| TASK BRIEF |
Please write out word for word the opening lines of the material, including the line with "What do you see at coordinates (384, 136)" as the last.

────────────────

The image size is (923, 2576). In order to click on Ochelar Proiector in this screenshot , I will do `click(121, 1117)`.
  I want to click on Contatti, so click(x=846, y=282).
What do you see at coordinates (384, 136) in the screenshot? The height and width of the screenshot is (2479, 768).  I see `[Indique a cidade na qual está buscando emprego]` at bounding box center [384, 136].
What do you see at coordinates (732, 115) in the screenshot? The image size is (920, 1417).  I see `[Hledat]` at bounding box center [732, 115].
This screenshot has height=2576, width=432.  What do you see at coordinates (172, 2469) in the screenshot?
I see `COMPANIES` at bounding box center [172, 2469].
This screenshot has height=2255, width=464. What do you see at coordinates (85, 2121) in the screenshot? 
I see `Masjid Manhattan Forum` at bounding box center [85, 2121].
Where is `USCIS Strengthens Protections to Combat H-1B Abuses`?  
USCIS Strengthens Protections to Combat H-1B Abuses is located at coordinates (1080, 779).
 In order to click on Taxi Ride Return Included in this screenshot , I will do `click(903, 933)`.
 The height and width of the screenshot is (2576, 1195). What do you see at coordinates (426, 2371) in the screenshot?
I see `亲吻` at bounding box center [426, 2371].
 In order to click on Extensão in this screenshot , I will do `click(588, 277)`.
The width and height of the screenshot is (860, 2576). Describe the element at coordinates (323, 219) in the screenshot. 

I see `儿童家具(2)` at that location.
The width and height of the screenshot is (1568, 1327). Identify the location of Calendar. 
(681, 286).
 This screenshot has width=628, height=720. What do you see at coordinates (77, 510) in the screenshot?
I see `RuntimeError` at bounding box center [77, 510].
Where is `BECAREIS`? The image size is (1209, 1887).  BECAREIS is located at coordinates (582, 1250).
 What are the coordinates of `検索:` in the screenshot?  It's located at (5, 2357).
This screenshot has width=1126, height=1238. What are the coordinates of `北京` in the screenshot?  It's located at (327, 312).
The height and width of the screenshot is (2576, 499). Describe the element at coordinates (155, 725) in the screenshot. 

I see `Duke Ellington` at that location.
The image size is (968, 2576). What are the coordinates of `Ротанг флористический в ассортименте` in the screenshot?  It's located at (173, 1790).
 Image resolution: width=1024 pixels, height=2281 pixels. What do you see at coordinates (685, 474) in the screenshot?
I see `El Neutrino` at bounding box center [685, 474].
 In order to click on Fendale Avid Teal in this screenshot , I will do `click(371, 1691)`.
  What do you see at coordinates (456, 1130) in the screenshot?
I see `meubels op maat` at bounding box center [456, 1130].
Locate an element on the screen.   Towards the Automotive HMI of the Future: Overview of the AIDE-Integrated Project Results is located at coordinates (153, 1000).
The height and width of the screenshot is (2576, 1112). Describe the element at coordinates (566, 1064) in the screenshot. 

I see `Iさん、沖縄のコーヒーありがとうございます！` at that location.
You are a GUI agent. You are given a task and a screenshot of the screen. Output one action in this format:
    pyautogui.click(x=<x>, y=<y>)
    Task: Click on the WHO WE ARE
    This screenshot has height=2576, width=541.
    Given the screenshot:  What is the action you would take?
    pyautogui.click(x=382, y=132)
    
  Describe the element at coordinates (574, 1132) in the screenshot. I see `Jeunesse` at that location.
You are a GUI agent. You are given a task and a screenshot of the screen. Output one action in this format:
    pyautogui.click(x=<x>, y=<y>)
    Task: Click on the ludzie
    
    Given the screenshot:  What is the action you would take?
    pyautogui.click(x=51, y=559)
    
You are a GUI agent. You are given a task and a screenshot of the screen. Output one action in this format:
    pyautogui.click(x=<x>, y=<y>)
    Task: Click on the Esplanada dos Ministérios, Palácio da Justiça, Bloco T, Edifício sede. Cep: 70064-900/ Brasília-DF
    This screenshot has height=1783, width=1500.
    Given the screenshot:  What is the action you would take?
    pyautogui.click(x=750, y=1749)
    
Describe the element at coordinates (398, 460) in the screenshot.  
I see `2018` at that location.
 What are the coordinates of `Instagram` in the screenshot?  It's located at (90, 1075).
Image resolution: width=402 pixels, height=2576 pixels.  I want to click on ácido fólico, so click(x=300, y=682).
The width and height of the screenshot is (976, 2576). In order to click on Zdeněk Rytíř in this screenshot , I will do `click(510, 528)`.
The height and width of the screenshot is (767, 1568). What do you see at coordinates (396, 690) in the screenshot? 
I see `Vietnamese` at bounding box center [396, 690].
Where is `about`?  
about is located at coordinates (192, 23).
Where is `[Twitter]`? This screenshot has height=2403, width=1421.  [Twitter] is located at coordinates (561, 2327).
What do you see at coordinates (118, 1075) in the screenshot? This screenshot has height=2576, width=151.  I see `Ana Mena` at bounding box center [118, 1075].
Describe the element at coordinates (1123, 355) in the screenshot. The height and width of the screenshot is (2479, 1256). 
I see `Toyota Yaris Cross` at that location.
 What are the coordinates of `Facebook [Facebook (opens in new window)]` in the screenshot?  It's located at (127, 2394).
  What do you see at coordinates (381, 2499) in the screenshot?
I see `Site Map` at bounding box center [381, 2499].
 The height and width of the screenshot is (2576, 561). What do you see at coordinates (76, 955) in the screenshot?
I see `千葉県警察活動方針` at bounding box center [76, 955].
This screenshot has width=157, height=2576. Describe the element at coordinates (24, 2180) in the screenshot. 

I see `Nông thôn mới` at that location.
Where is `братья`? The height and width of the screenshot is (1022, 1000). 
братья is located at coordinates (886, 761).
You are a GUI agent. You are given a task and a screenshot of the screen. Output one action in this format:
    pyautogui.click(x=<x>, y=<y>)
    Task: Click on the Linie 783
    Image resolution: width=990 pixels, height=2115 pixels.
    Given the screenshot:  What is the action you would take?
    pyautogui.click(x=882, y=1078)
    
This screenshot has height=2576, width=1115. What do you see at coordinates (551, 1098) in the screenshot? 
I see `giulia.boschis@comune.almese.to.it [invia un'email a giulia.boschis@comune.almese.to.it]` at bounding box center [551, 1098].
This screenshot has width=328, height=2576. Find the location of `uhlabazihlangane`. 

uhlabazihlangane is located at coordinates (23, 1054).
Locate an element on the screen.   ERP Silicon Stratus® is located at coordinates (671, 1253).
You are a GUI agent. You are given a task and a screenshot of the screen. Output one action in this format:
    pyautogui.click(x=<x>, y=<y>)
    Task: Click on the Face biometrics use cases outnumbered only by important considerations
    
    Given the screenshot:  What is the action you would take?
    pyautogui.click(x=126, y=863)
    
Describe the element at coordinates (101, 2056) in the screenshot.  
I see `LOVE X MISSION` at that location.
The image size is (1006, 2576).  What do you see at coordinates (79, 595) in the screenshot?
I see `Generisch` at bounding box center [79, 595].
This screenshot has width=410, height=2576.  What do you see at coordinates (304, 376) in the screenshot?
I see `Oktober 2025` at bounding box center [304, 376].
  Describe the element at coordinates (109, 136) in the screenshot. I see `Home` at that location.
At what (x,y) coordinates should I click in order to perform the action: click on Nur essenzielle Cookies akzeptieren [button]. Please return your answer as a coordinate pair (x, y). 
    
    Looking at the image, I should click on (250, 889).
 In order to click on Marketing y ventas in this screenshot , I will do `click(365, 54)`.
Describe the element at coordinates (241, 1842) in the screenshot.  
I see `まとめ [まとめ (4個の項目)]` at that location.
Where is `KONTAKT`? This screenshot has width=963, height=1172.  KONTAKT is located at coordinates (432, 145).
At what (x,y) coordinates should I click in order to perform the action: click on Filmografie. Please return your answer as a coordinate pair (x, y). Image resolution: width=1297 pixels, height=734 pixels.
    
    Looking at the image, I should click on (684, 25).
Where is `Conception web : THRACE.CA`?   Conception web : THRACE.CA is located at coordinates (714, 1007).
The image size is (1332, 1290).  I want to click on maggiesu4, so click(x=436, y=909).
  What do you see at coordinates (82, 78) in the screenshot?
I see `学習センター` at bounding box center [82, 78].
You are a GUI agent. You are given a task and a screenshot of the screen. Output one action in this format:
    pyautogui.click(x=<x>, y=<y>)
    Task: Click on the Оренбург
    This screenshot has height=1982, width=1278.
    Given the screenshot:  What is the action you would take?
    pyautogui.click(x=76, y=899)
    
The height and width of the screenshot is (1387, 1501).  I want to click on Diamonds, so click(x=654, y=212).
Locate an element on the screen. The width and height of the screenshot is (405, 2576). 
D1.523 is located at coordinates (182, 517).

────────────────

| EXERCISE SOLUTION |
The image size is (923, 2576). In order to click on Ochelar Proiector in this screenshot , I will do `click(121, 1117)`.
  I want to click on Contatti, so click(x=846, y=282).
What do you see at coordinates (384, 136) in the screenshot? The height and width of the screenshot is (2479, 768).  I see `[Indique a cidade na qual está buscando emprego]` at bounding box center [384, 136].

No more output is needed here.